Simple logging with Elastic Cloud Kubernetes and Fluentd

Alex G
Kubernauts
Published in
7 min readSep 11, 2020

--

Photo by Ryoji Iwata on Unsplash

Introduction

At Kubernauts we always care to set up resilient, scalable and observable environments. Therefore unified event logging is an essential pillar. This post could make a starting point for you, to centralize your log storing and tracing. Our Kubernautic cloudless service with Rancher is such a use case. We are running multiple clusters with even more nodes. To keep the effort for debugging and tracing as low as possible we are using the Elastic Cloud on Kubernetes (ECK) with Fluentd for log collecting. This stack is completely open-source and a powerful solution for logging. Now I want to introduce you to a basic setup for this stack.

What components we are going to use: Fluentd, Elasticsearch and Kibana.

  • Fluentd collect logs. Comparable products are FluentBit (mentioned in Fluentd deployment section) or logstash.
  • Elasticsearch for storing the logs. Comparable products are Cassandra for example.
  • Kibana as a user interface. A similar product could be Grafana.

As of September 2020 the current elasticsearch and Kibana versions are 7.9.0. Elastic Operator 1.2.1 and Fluentd Kubernetes Daemonset v1.11.2

Prerequisites:

  • kubectl 1.11+
  • Kubernetes 1.12+ or OpenShift 3.11+
  • Storage provider

Get the source on Github

I have prepared a GitHub repository with all the necessary resources here

tl;dr: there is a full deployment shell script in the root directory of the repository “deploy.sh” if you want to skip the tasks.

Let’s get started

Elastic Operator deployment:

First we’re going to deploy the elastic operator. Operators in general are pieces of software that ease the operational complexity of running another piece of software. What does this operator do? It sets up nodes, security, TLS and internal services to link the elastic stack. The all-in-one.yaml operator contains the following resources:

Namespace, RBAC Roles, Serviceaccount, Secret, Elasticsearch, Kibana, ApmServer, Beat, Enterprisesearch, ValidatingWebhookConfiguration, Service

kubectl apply -f https://download.elastic.co/downloads/eck/1.2.1/all-in-one.yaml

For demo purposes we keep it simple and put all resources in the same namespace. So we switch the namespace to the newly created one from the operator:

kubectl config set-context — current — namespace=elastic-system

The final setup should be structured as follows:

Elasticsearch deployment:

Elasticsearch is a RESTful, distributed search and analytics engine and its open-source.

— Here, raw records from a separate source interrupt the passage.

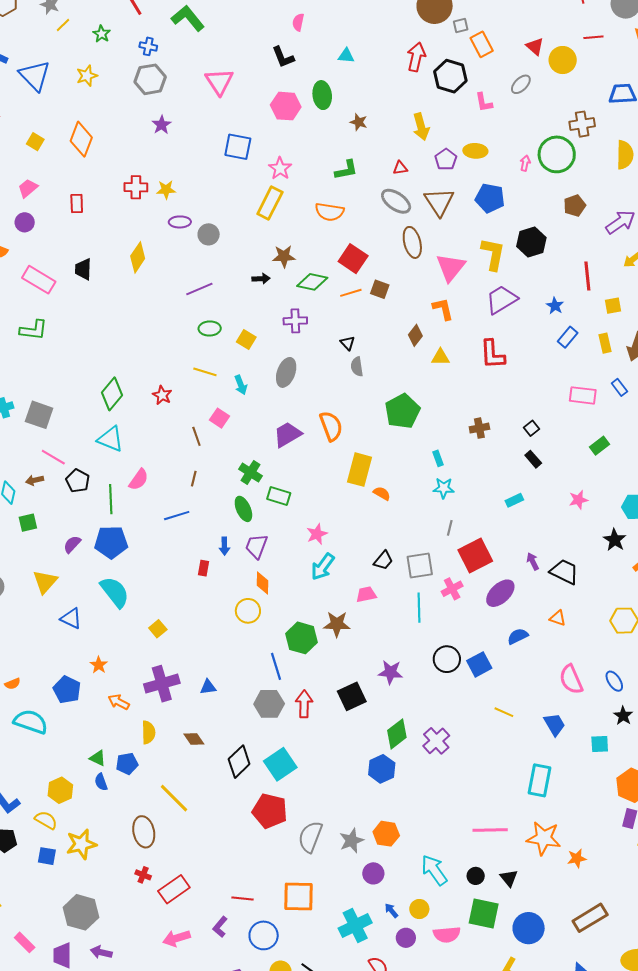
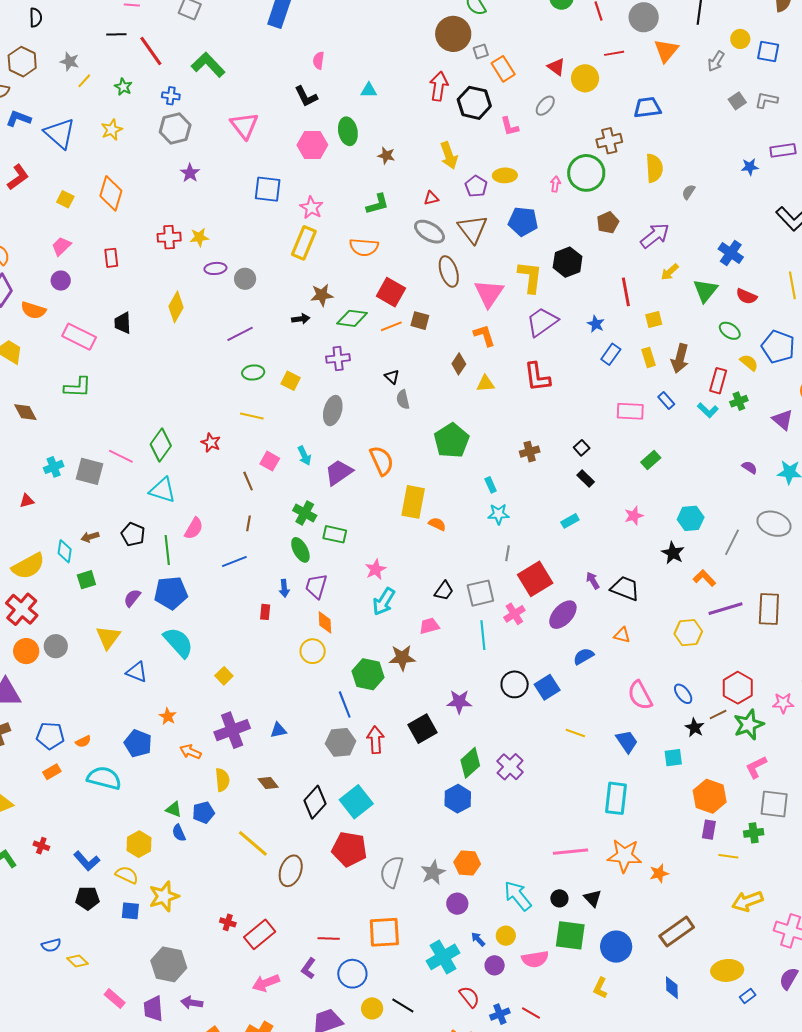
cyan arrow: (241, 385) -> (304, 456), moved
pink line: (53, 457) -> (121, 456), moved
brown ellipse: (144, 832) -> (291, 871), moved, turned 36

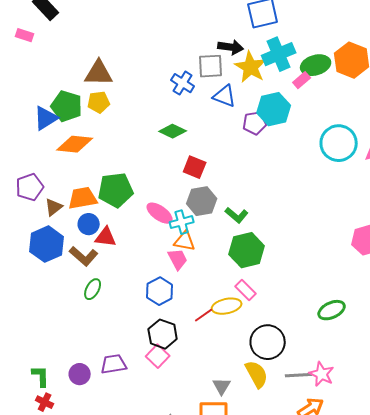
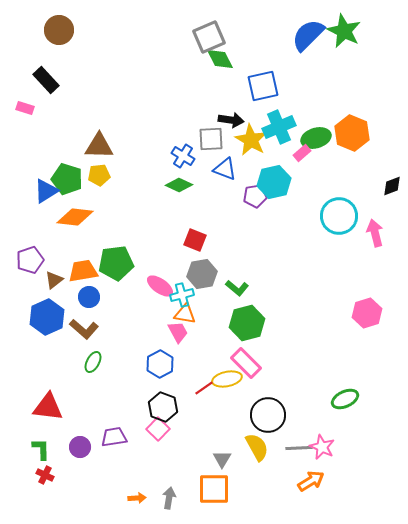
green diamond: (173, 131) -> (179, 185), moved
red triangle: (106, 237) -> (48, 407), moved, size x1.4
pink rectangle: (246, 290) -> (246, 363), size x1.4
green ellipse: (332, 310) -> (345, 399), moved

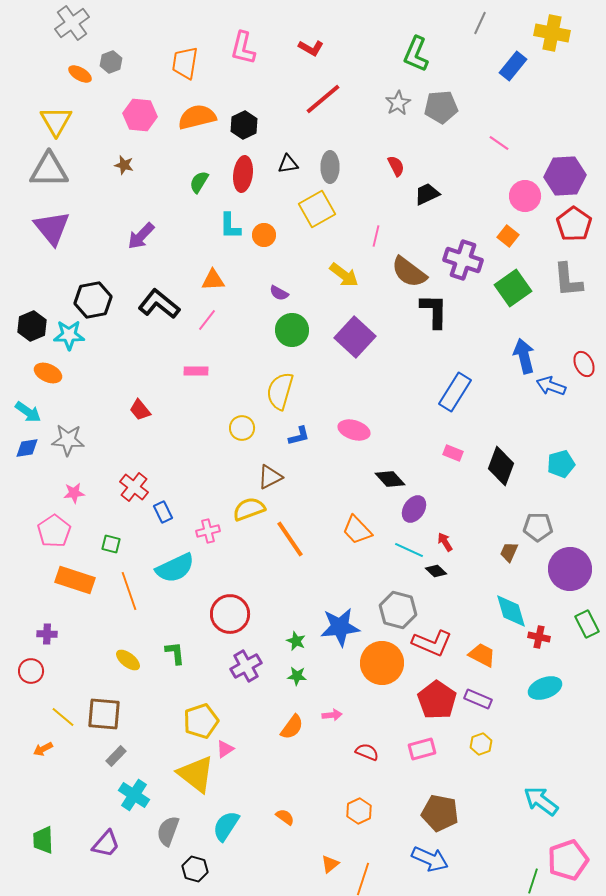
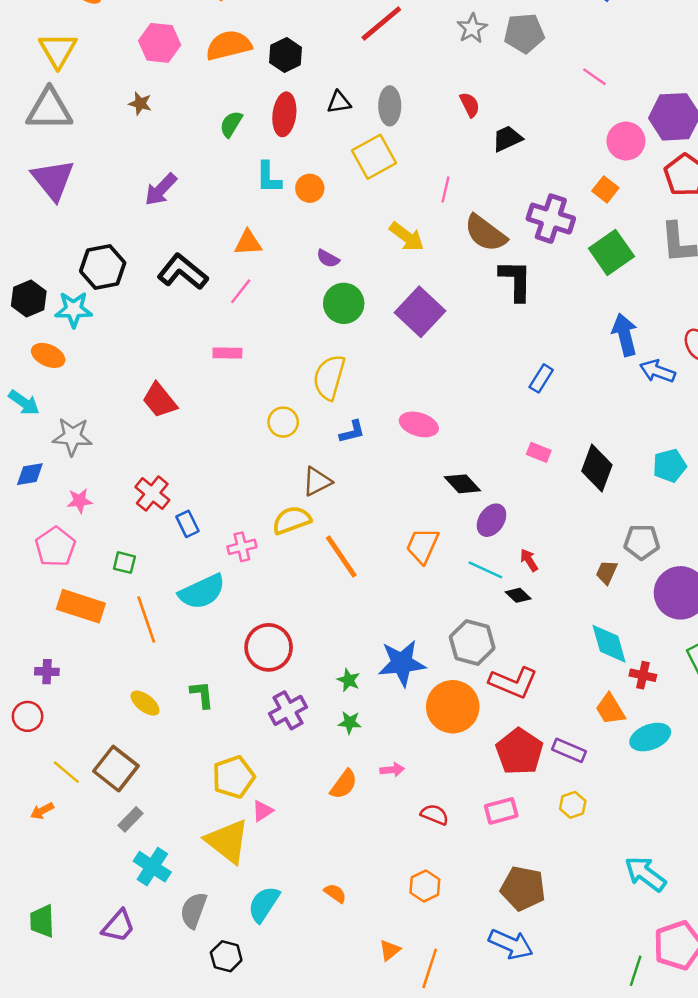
blue rectangle: (455, 392) -> (541, 378), size x0.6
red trapezoid: (140, 410) -> (160, 400), size x1.4
blue diamond: (27, 448) -> (30, 474), moved
orange trapezoid: (357, 530) -> (422, 546), turned 68
orange trapezoid: (482, 655) -> (610, 709), moved, turned -148
brown square: (104, 714) -> (116, 769), turned 33

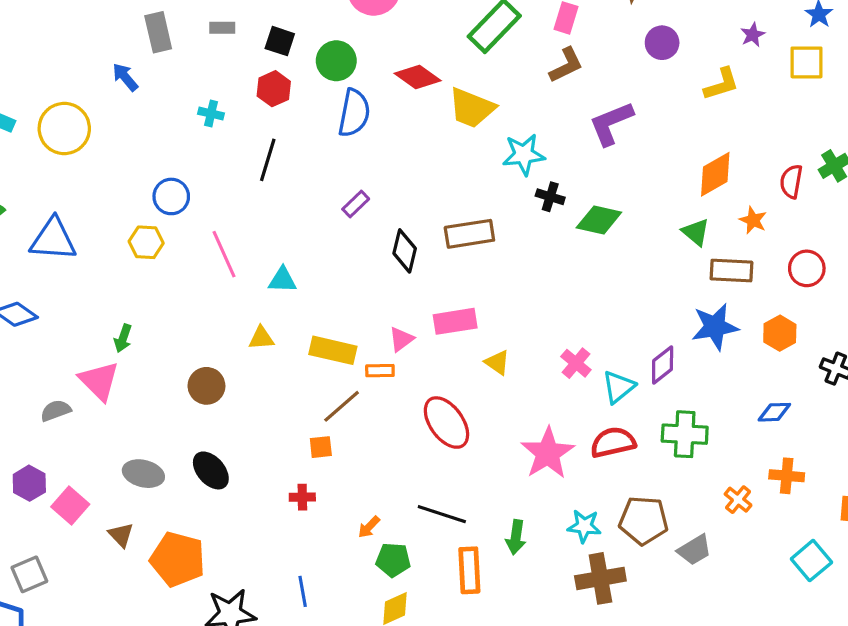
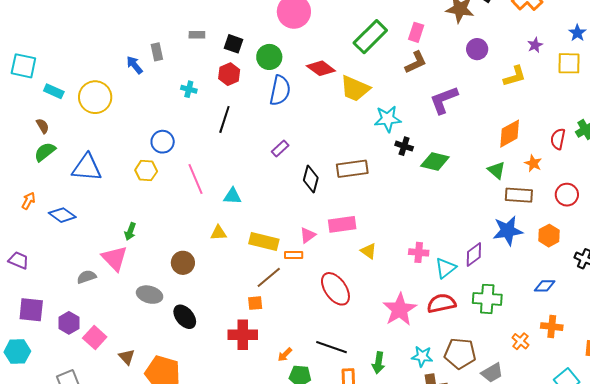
gray rectangle: (158, 32) -> (157, 52), moved, size x0.7
pink cross: (576, 363) -> (419, 252), turned -36
gray ellipse: (143, 474) -> (150, 295), moved
red cross: (302, 497) -> (243, 335), size x1.8

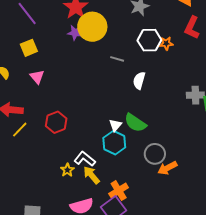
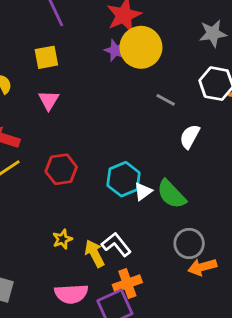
cyan hexagon: (114, 143) -> (124, 179), moved
white L-shape: (85, 159) -> (116, 244), moved

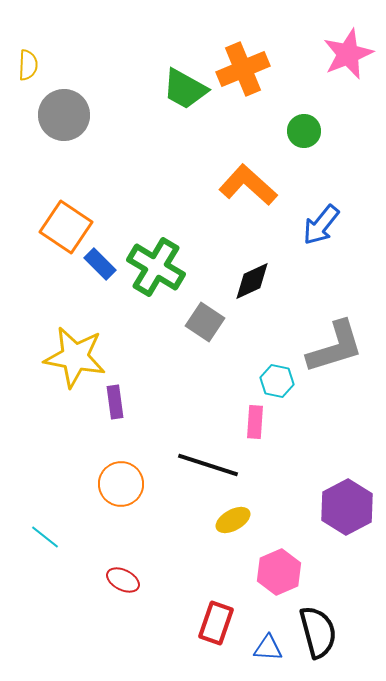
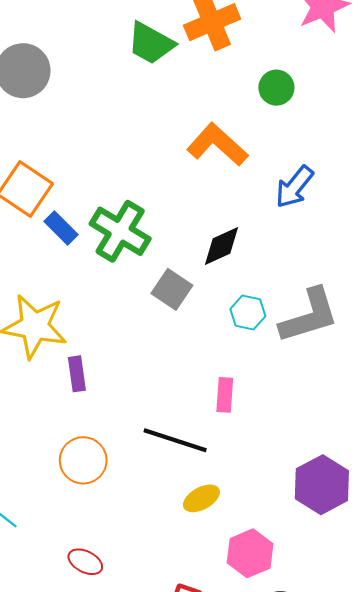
cyan hexagon: (277, 381) -> (248, 313), moved

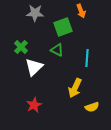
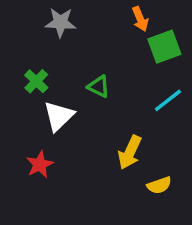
green square: (63, 27) -> (164, 47), moved
cyan line: (87, 58) -> (168, 100), moved, turned 48
red star: (34, 105) -> (40, 164), moved

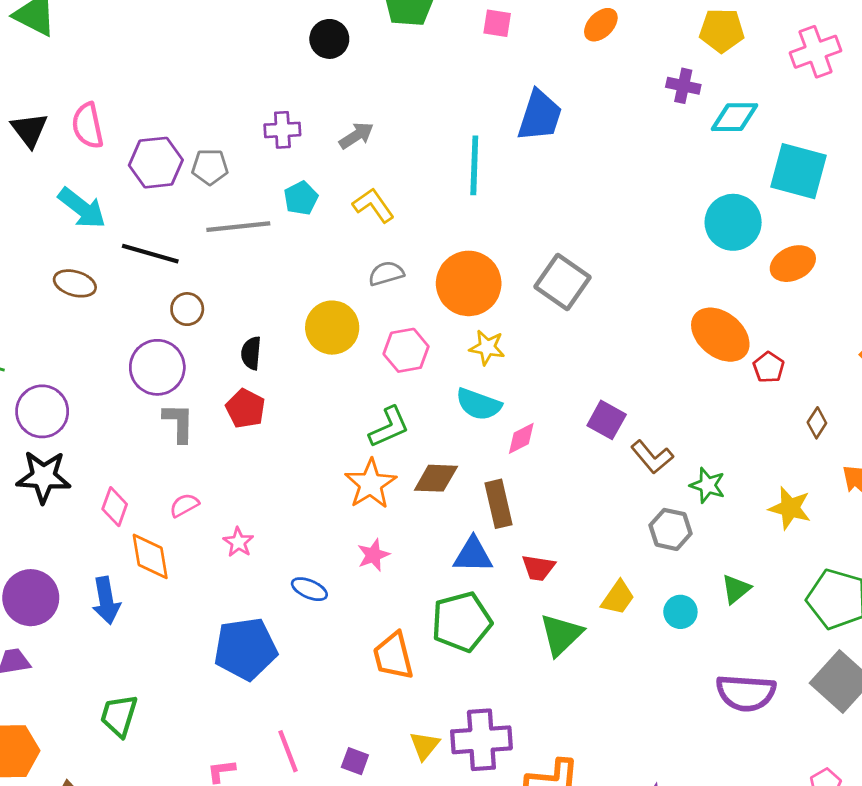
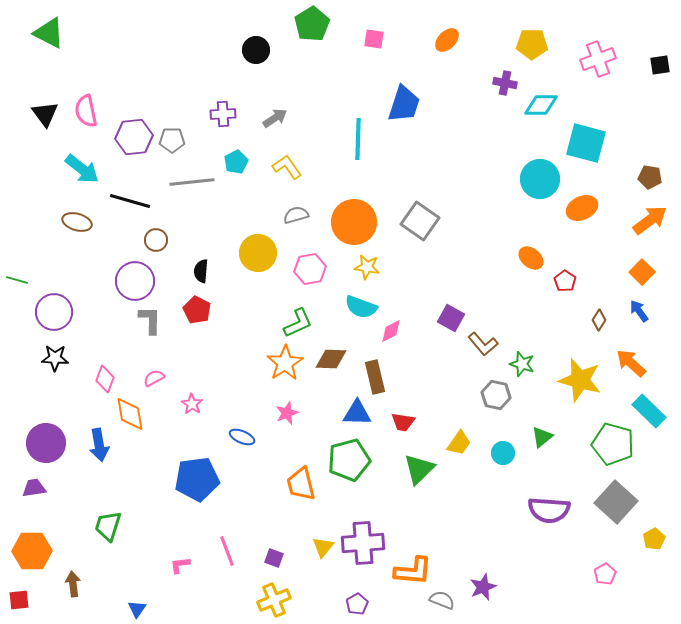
orange ellipse: (720, 335) -> (531, 258), size x0.6
black star: (44, 477) -> (55, 358), size x0.7
yellow star: (790, 508) -> (580, 380), size x1.4

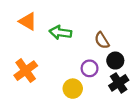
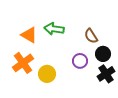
orange triangle: (28, 21) -> (29, 35), moved
yellow circle: (73, 89) -> (47, 74), moved

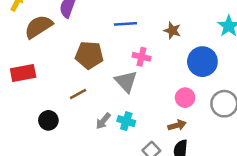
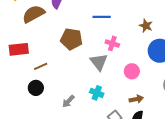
brown star: (172, 30) -> (146, 26), moved
brown line: (78, 94) -> (41, 66), moved
pink circle: (185, 98) -> (132, 71), moved
gray arrow: (103, 121) -> (68, 101), moved

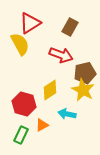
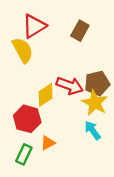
red arrow: (61, 55) -> (70, 86), moved
yellow diamond: (50, 90) -> (46, 95), moved
cyan arrow: (67, 114) -> (93, 130), moved, turned 42

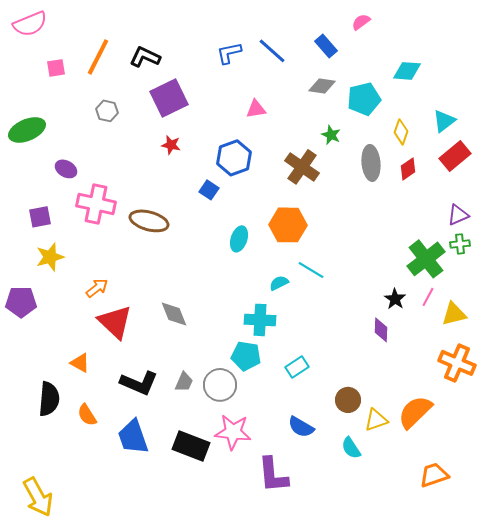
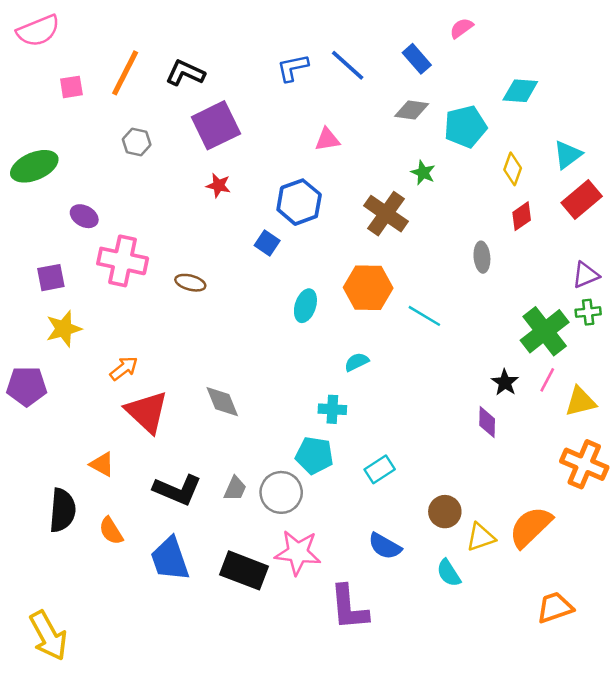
gray ellipse: (371, 163) -> (482, 257), moved, size x0.7
brown ellipse: (149, 221) -> (190, 283), size x0.6
cyan line: (311, 270) -> (424, 316), moved
cyan cross: (260, 320) -> (332, 409), size x0.7

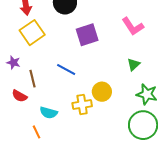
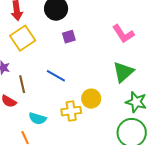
purple square: (87, 35) -> (69, 37), moved, size x0.6
green triangle: (134, 64) -> (123, 72), size x1.6

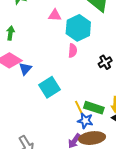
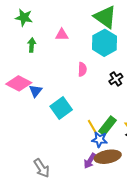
cyan hexagon: (78, 28) -> (105, 43), moved
green arrow: (10, 33) -> (32, 45), moved
green rectangle: (94, 108) -> (108, 126), turned -66

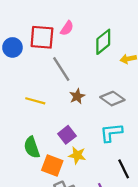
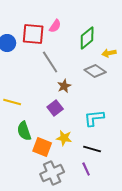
gray diamond: (112, 99) -> (95, 71), moved
yellow line: (35, 101) -> (12, 102), moved
purple square: (67, 135) -> (55, 108), moved
black line: (124, 169) -> (92, 149), moved, turned -48

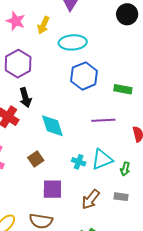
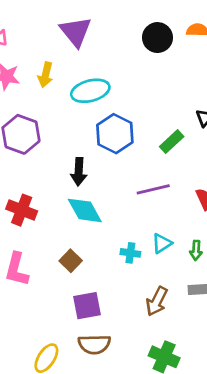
green rectangle: (123, 89) -> (172, 142), turned -42
black arrow: (25, 98) -> (79, 172), moved, turned 30
cyan triangle: (102, 159) -> (162, 243), size x0.7
purple square: (52, 189) -> (87, 306), moved

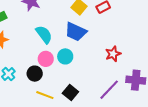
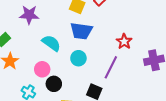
pink circle: (46, 59) -> (42, 69), moved
purple line: (109, 90) -> (111, 67), moved

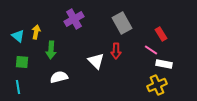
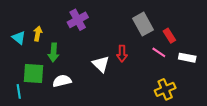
gray rectangle: (122, 23) -> (143, 24), moved
green square: (22, 62) -> (33, 74), moved, size x1.5
white rectangle: (164, 64) -> (187, 58), moved

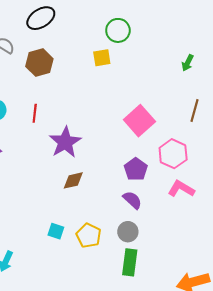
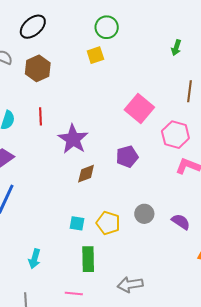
purple pentagon: (136, 169) -> (127, 157), moved, turned 30
purple semicircle: (132, 200) -> (181, 222), moved
green rectangle: (130, 262) -> (88, 259), moved

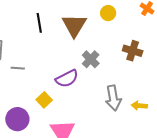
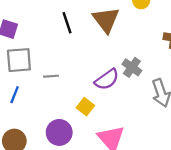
gray cross: (91, 59) -> (132, 67), moved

It processes JSON requests and gives you back JSON data.

So we’re deploy the Elasticsearch custom resource for storing the logs:

kubectl apply -f https://raw.githubusercontent.com/Alex77g/simple-logging-eck-fluentd-fluentbit/master/quickstart-es.yaml

Check if the deployment is successful with:

kubectl get pods quickstart-es-default-0

Log if successful:

NAME                            READY STATUS    RESTARTS AGE
pod/quickstart-es-default-0 1/1 Running 0 2m45s

The elastic operator tries to deploy a persistent volume and its claim but

if the deployment fails, check if there is a persistent volume available manually and redeploy.

The requirement for the persistent volume claim is a persistent volume like so:

And for the persistent volume again is a storage class required. For demo purposes I used a local storage provisioner.

I have prepared a local storage provider and persistent volume deployment:

kubectl apply -f k8s/storage-class.yaml
kubectl apply -f k8s/pv.yaml

Redeploy Elasticsearch with:

kubectl delete -f https://raw.githubusercontent.com/Alex77g/simple-logging-eck-fluentd-fluentbit/master/quickstart-es.yaml
kubectl apply -f https://raw.githubusercontent.com/Alex77g/simple-logging-eck-fluentd-fluentbit/master/quickstart-es.yaml

Again check if elasticsearch is running successfully.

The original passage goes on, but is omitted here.